→ EXERCISE OBJECTIVE: Using the listing below, determine the count of lines with the word "Cruze" and reply only with it.

━━━ DATA EXCERPTS ━━━

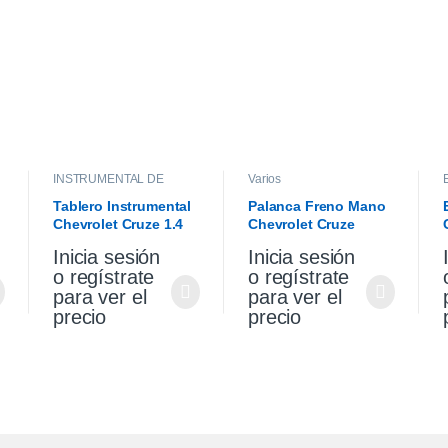
INSTRUMENTAL DE
Varios
TABLERO
,
INTERIOR
Tablero Instrumental
Palanca Freno Mano
Chevrolet Cruze 1.4
Chevrolet Cruze
2021
Premier 1.4 2021
Inicia sesión
Inicia sesión
o regístrate
o regístrate
para ver el
para ver el
precio
precio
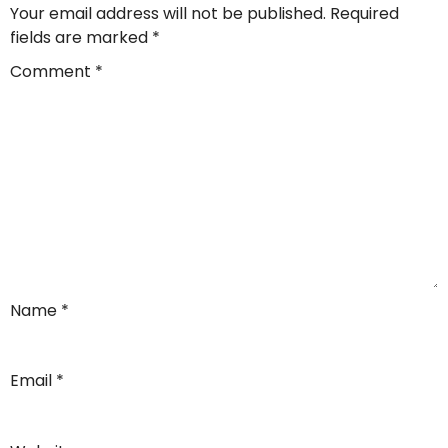
Your email address will not be published.
Required
fields are marked
*
Comment
*
Name
*
Email
*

━━━

→ TASK OUTPUT: 2